* **Provided records**:
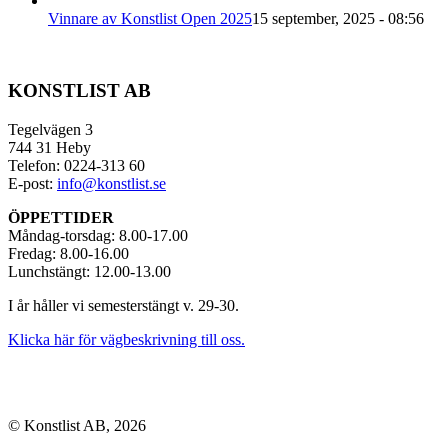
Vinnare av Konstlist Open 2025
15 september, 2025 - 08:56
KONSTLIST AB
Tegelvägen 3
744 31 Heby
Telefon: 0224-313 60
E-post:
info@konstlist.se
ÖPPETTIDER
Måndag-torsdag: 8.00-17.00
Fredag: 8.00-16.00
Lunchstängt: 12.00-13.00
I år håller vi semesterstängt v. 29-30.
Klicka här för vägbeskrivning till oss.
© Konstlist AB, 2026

* **Work order**:
Please write out the lines that run from the one with "Tegelvägen 3" to the end of the records, both included, exactly as they appear.

* **Your solution**:
Tegelvägen 3
744 31 Heby
Telefon: 0224-313 60
E-post:
info@konstlist.se
ÖPPETTIDER
Måndag-torsdag: 8.00-17.00
Fredag: 8.00-16.00
Lunchstängt: 12.00-13.00
I år håller vi semesterstängt v. 29-30.
Klicka här för vägbeskrivning till oss.
© Konstlist AB, 2026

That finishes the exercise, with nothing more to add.